At first Frankie wasn’t quite sure what she was looking at. Twinkle’s body seemed concealed inside a box, the kind magicians used when they wanted to cut women in half. Except this
one was upright and only her head poked out of the top, her plentiful grey hair whipped into a turban like cream on a trifle. She must have been sitting down or crouching because the box was wide
and squat and was making streams of perspiration tumble down her face. Above her, leaning precariously, a contraption had been rigged; a tilting hat-stand held in place by a pulley roped to the
legs of the enormous bedframe. Attached to it, two ribbons had been looped through the upper corners of a newspaper, holding the pages apart. Twinkle’s face was half-covered by a thick rubber
band circumnavigating her head, strapping a pair of horn opera glasses in place to magnify the paper’s text. She turned slowly towards Frankie until she had her in the sights, looking for all
the world like a terrifying mechanical owl.
‘What the devil . . . ?’
The maid whispered, ‘It’s a gem–wood cabinet. Turkish bath.’

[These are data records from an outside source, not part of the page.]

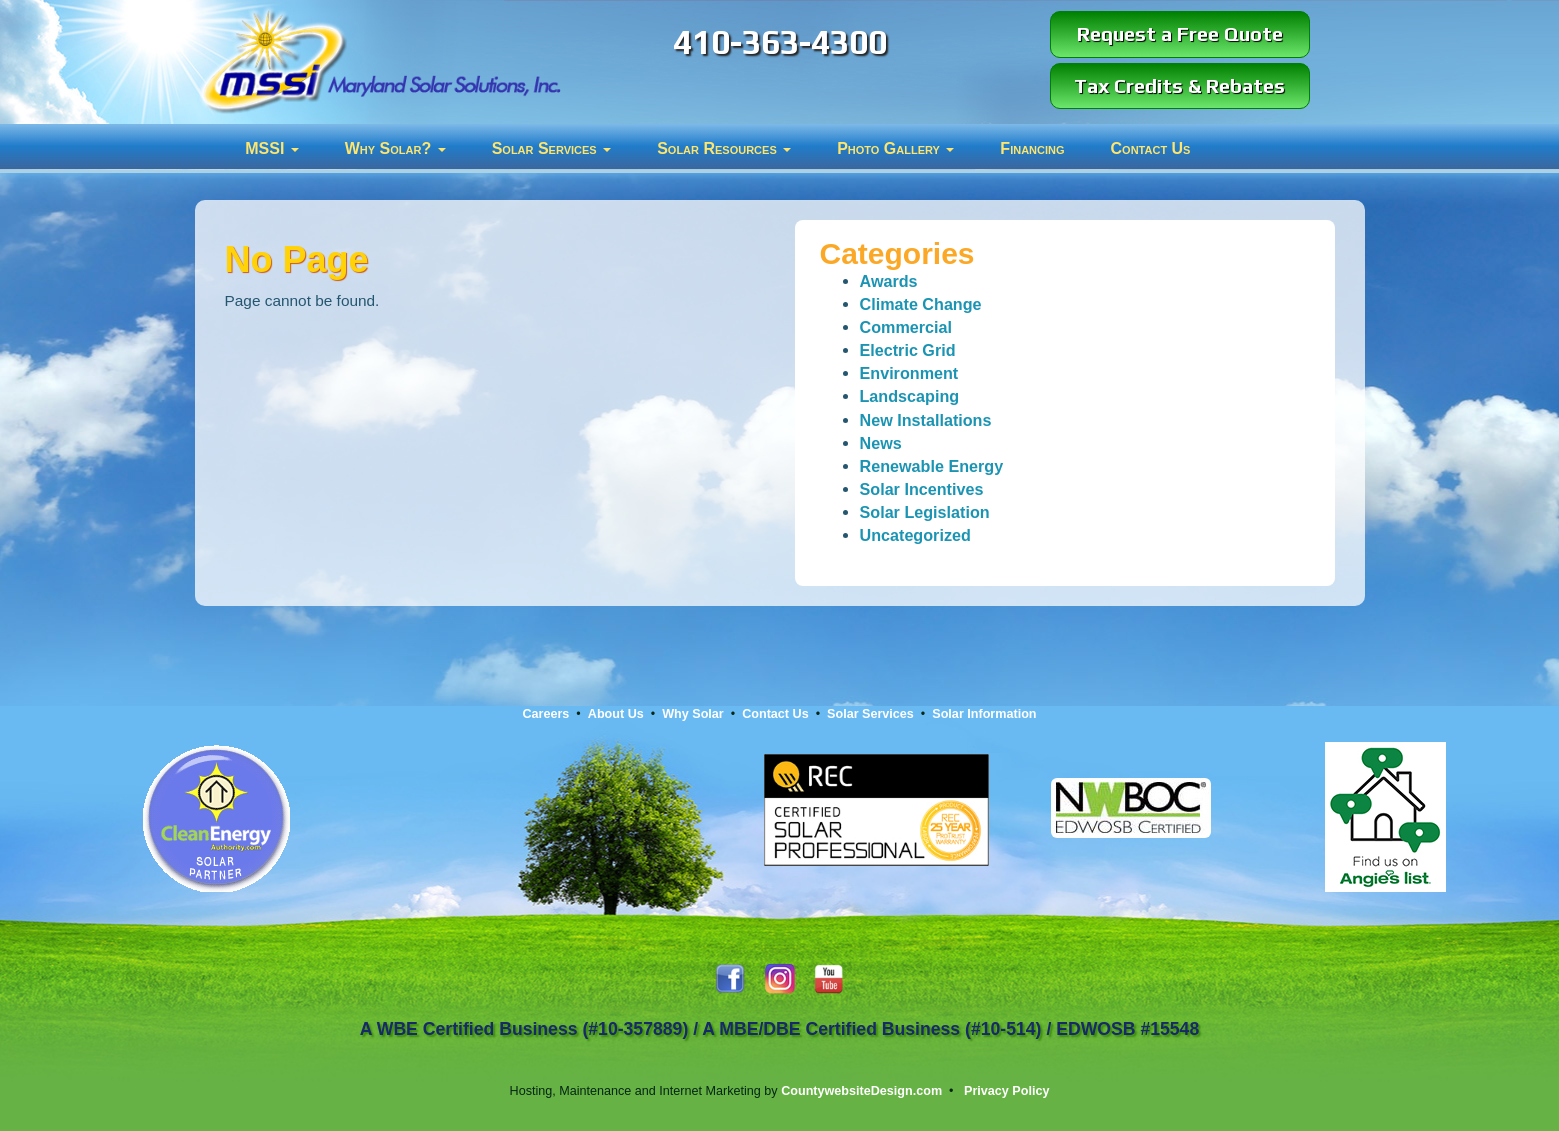 This screenshot has height=1131, width=1559. What do you see at coordinates (908, 350) in the screenshot?
I see `Electric Grid` at bounding box center [908, 350].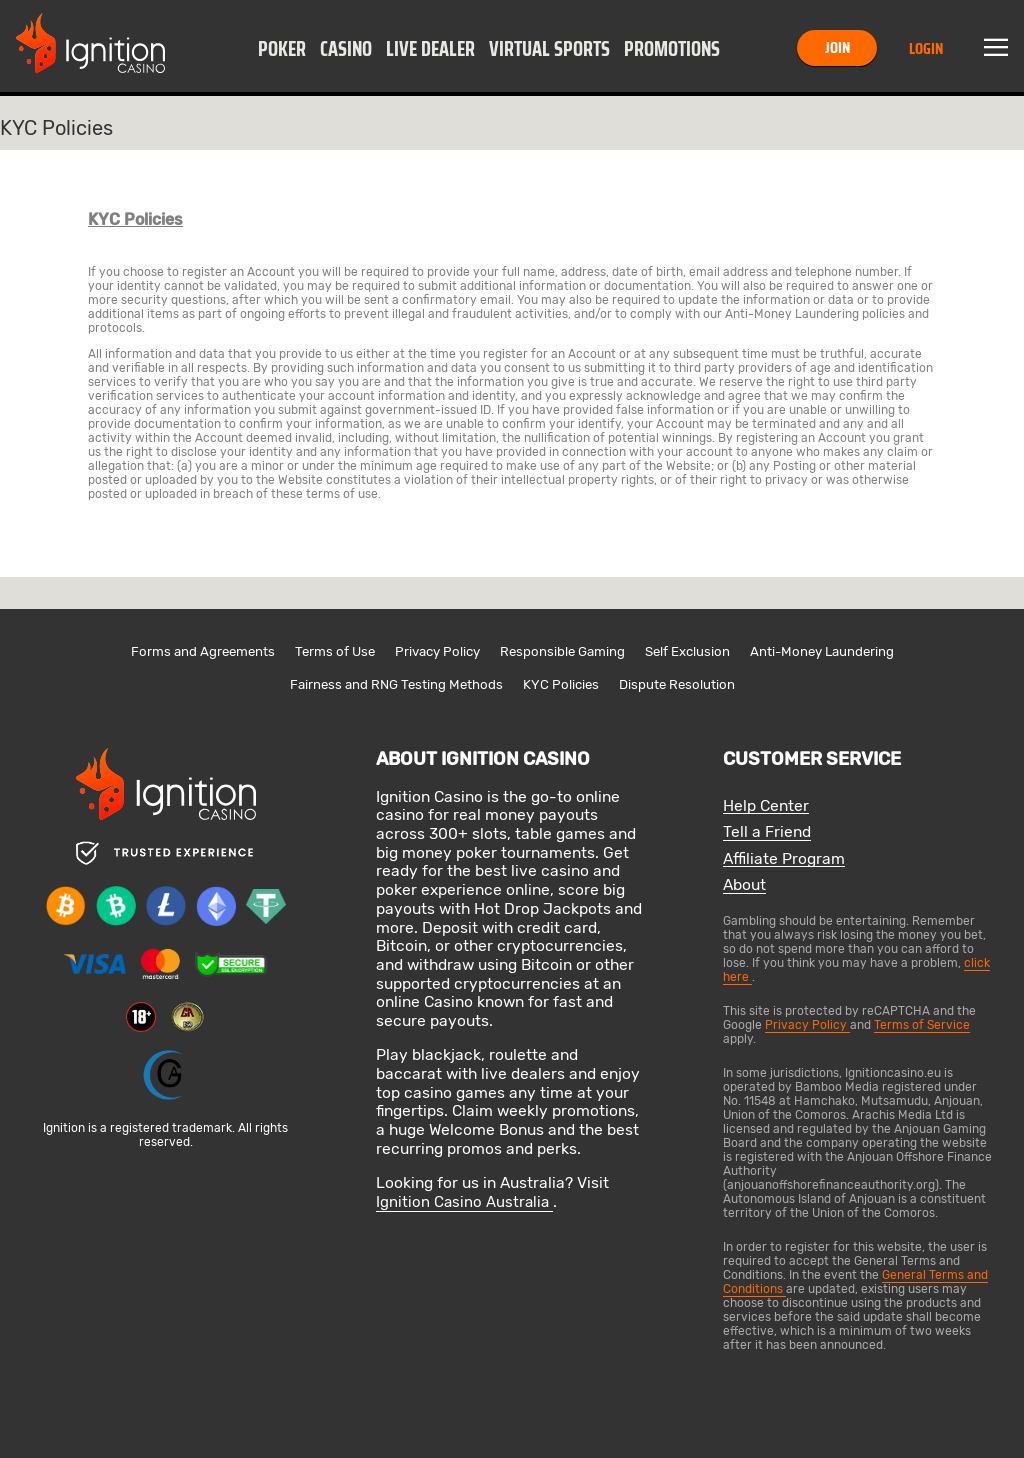 The width and height of the screenshot is (1024, 1458). Describe the element at coordinates (282, 48) in the screenshot. I see `[button]` at that location.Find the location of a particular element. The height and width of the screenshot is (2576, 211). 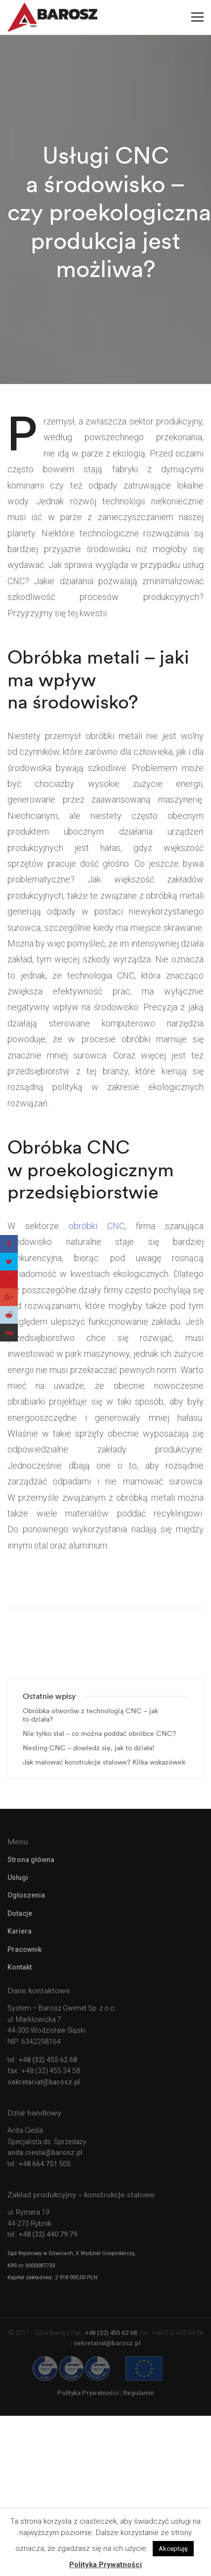

sekretariat@barosz.pl is located at coordinates (43, 2082).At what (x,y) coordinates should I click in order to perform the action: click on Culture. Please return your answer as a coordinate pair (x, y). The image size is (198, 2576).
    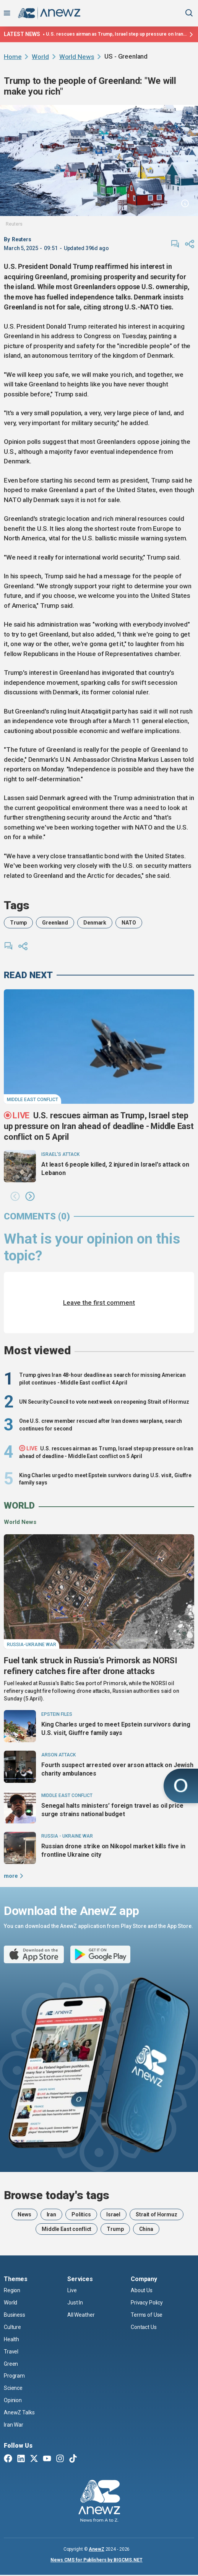
    Looking at the image, I should click on (12, 2327).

Twinkle’s head snapped round. ‘Page. Quickly girl, I’ll lose the train of thought. Hello, Puss.’ The maid scurried over to the cabinet and ran the next page along the
ribbon.
‘You’re not going to make me get in that.’

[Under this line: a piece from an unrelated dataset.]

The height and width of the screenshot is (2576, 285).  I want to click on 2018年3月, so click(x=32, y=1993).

‘And why not? You could do with one.’ Twinkle looked at the maid. ‘No, dear, not tea, I said gin. We want gin, don’t we, Puss? But first you’re going to eat. I
can’t of course, I’m fasting.’
‘You can drink gin on a fast?’
‘Pardon?’
‘Nothing.’ Frankie sniffed the meaty air again. ‘What are you making?’
Twinkle twitched and made little grunts as the parlourmaid struggled to unstrap the goggles. ‘That’s better. Give me a kiss, Puss.’ Reluctantly Frankie walked over and kissed
Twinkle’s red cheek. Her skin felt like hot wet paper. ‘Gracie’s made oysters, haven’t you?’
The maid blushed.
‘Doesn’t smell like oysters.’
‘The prairie kind.’
Frankie stifled a retch. ‘Aw, I’d love to but I’m stuffed. Had cockles and chips on the way over,’ she lied. She should have known; last week Twinkle had surreptitiously
fed her goat pizzle disguised in a heavy paprika sauce. Dr Freud and his followers, Frankie fancied, would have a field day with Twinkle. There was a purple velveteen chair perched between the
window and the bed and she sat down at a safe distance. Gracie was still standing awkwardly by the door.

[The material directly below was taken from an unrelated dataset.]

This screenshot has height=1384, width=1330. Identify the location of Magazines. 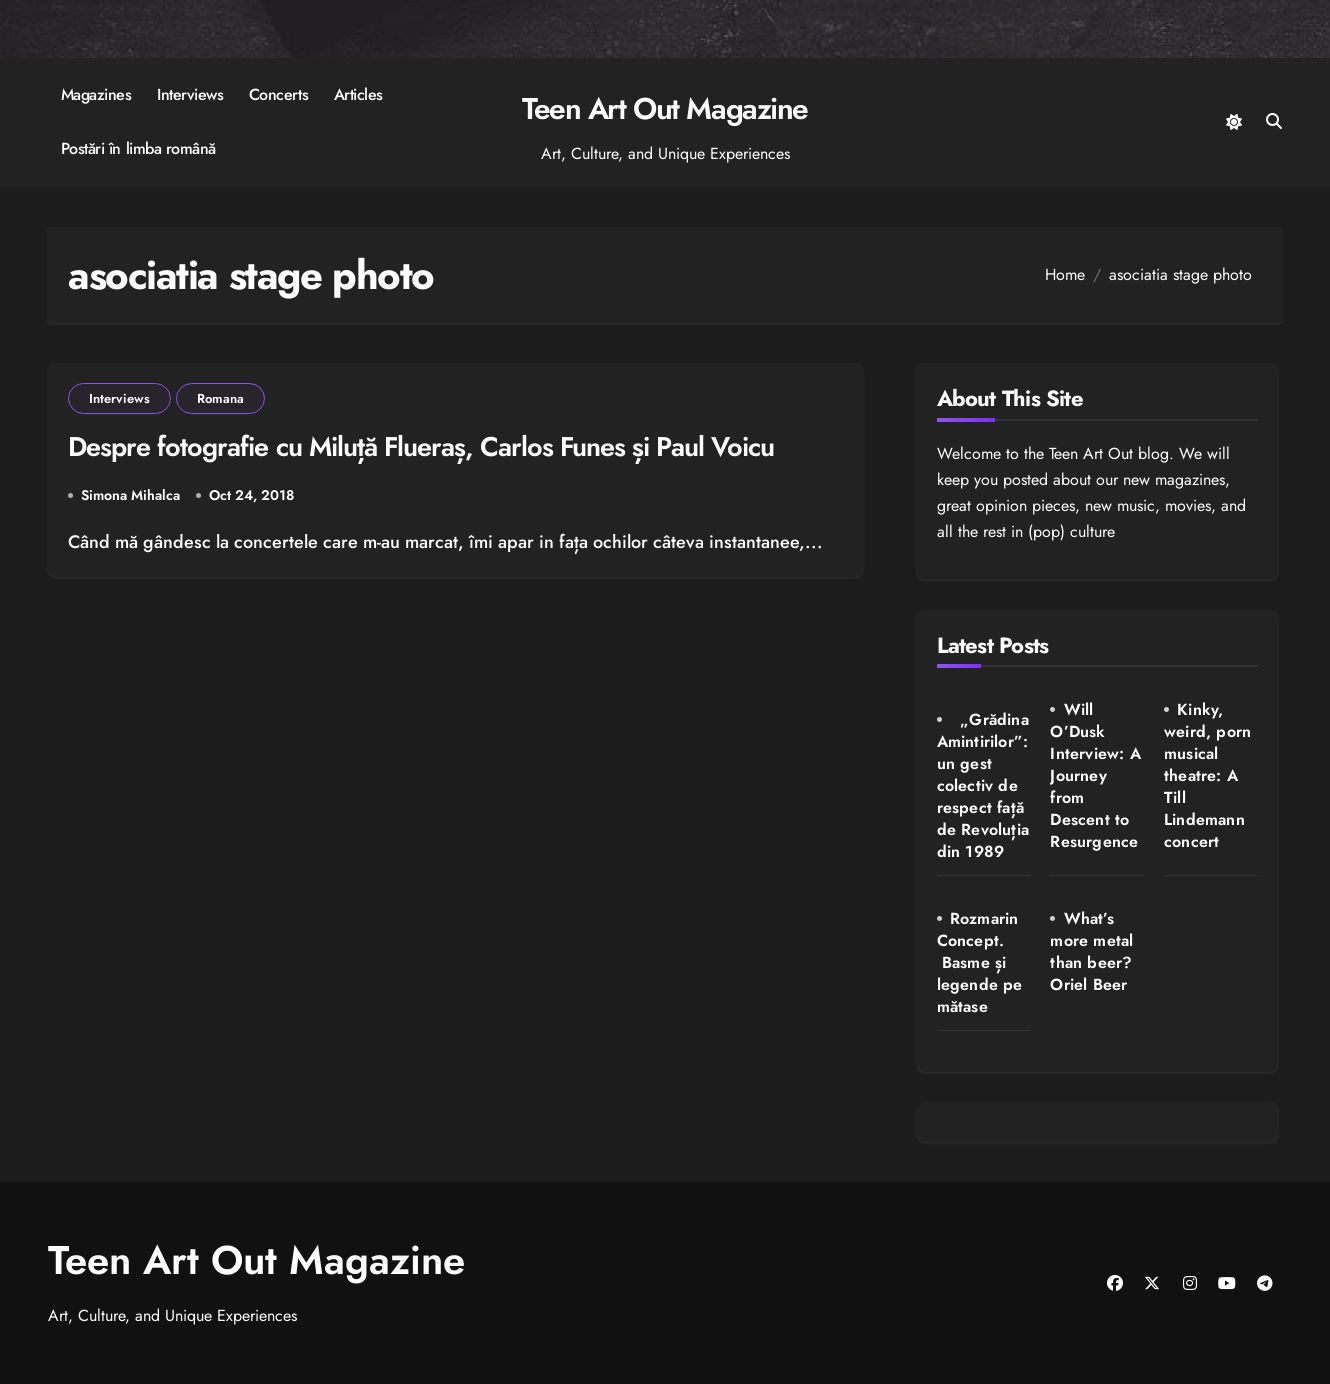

‘What are you waiting for? Gin, girl, I said. ‘Now, where was I? Ah yes, you’ll never guess what that piss-pot Mr Fox-Pitt from the
Pall Mall Gazette
has said now. Where
is it, I can’t see without those damned glasses? Listen to this.’
Frankie took her notebook from her pocket and licked the tip of a pencil.
‘“You cannot call a fashionable French or English woman well dressed, but you might describe her as expensively upholstered. Dressmakers,” he thunders, “appear to have
lost sight of the fact that the primary object of clothing is to keep the body warm . . .” Well, I might say to him that a woodland is exceedingly plain without its flowers. Flowers also
serve that other essential purpose.’
‘Decorating cakes?’
‘Pollination.’ She looked accusingly at Frankie. ‘Of course, if you can make the plain look work. But . . . I can’t help thinking that if women were encouraged to dress
like you the birth rate would slow.’
Frankie bit her tongue and looked around the room. Across the bed lay a tangle of furs with heads, paws and tails flopping in every direction. ‘Are you going to get out of there? You look
as cooked as a Christmas goose.’
‘What do you think about Mr Fox-Pitt? I think we should get our revenge. I have the idea to recommend that men wear purple.’
‘Purple? Why purple?’
‘I would like to see women arriving at the theatre, and being shocked to find a man sitting next to them who clashes with their dress. And purple clashes with quite a lot of things. Like
your suit, Puss.’ She glanced at Frankie’s trousers against the chair, and continued to ramble. ‘Purple has a sort of ecclesiastical feel to it, and that would make things feel
very naughty at jollifications, don’t you think?’